こうした専門図書館がアメリカのビジネス環境を支え、未来を生みだしているのだ。同じことはアートや教育など、様々な場面で起きている。本書のタイトルどおり、まさにニューヨーク公共図書館はアメリカの「未来」をつくっているのである。

専門的な図書館だけでなく、一般の地域分館も充実している。豊富な資料提供やレファレンスの充実に加え、年間2万7千回にのぼる無料講座も開催。「引っ越したらまずは図書館へ」と言われるほど、地域のきめ細かい情報も提供している。2001年9月11日のテロ事件の際には地域で必要とされる情報をいち早く提供し、マスコミ報道では扱われない市民ニーズに沿った対応は高く評価されたという。

驚いたのは、テロ事件後にかえって図書館の利用者が急増したというデータだ。なんと利用者は事件前に比べ12%、貸出冊数は19%増えたという。東日本大震災の時の日本ではどうだったのだろうか。

こうした充実したサービスを行っているニューヨーク公共図書館であるが、なんとこの図書館、実は「市営」「公営」ではないという。日本の感覚ではちょっと信じがたいが、運営主体はNPO。

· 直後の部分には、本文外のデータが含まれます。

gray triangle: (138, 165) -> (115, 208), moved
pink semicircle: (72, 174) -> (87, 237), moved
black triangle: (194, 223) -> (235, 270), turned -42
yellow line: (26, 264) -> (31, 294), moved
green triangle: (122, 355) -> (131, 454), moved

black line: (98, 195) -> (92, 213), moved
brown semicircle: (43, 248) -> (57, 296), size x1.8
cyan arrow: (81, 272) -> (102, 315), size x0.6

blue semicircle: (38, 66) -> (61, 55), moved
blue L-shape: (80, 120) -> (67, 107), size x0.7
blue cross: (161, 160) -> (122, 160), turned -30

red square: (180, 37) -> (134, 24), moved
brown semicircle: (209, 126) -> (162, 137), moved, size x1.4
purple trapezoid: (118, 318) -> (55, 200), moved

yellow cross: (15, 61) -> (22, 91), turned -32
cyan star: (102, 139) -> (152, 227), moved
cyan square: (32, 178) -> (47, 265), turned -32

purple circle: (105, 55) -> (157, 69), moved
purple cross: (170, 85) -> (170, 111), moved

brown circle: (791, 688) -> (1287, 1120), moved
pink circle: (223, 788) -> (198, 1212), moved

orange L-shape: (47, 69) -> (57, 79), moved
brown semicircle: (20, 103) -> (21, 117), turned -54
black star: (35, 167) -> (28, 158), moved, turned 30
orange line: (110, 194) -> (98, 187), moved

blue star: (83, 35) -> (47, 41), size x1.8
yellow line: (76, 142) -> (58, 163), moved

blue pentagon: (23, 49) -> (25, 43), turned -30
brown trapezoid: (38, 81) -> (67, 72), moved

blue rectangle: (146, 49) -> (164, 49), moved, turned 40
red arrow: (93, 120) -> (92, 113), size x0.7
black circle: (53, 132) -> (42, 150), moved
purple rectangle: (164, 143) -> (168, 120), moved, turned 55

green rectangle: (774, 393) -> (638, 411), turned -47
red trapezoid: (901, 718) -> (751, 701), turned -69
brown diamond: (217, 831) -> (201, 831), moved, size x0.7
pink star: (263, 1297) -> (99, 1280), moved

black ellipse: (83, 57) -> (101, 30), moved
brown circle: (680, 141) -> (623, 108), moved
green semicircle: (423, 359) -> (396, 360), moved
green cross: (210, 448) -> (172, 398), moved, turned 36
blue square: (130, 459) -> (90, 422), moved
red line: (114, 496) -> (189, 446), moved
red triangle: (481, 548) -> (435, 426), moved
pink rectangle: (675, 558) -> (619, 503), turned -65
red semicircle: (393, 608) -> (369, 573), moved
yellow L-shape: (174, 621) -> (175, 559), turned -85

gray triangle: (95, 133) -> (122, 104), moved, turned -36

市の補助も受けているとはいえ、基本的には寄付によって運営費を賄っている図書館なのだ(アメリカでもこうした図書館はめずらしいらしい)。

本書ではそんな「民営」図書館の苦しい台所事情についても詳しく紹介されている。決してバラ色の話だけではないのである。寄付を得るための涙ぐましい努力、巧妙で大胆なブランド戦略や広報戦略(なんとコミュニケーション&マーケティング部があるという)、同時多発テロ以降の財政難でスタッフ200人をリストラしたことも書かれており、このあたりは「公営」図書館では考えられないことであろう。日本なら一部の「識者」から「だから民間に図書館をやらせるなんてとんでもない」と言われそうなところだ。

だがそこはさすがにアメリカ、むしろこうした逆境を経営状態の改善やサービスの充実に結び付けていこうとするしたたかさも忘れてはいない。というより、逆境下でお金を集めるために図書館の魅力を向上させ、サービスを充実させようとしてきた結果が、現在の多様で高度なサービスにつながっているというべきか。

もちろん寄付文化や「公共」に対する意識の違いなど、日本とアメリカでは違うところがたくさんあるので、この事例がそのまま日本にあてはまるワケではない。ただ、図書館の運営は「民間だからダメ」といった理屈は、少なくともニューヨーク公共図書館を知った後では、到底口にすることはできなくなるだろう。

問題は、自治体だろうがNPOだろうが、図書館というものに対してどこまで深く理解し、志を高く持ち、そして改革と向上のための努力を惜しまず続けていけるか、なのだ。その結果がニューヨークと同じである必要はない。ただし、利用者のために図書館に何ができるか、という一点を考え抜き、実践しているという点で、学ぶ点は数限りなくあるように思われる。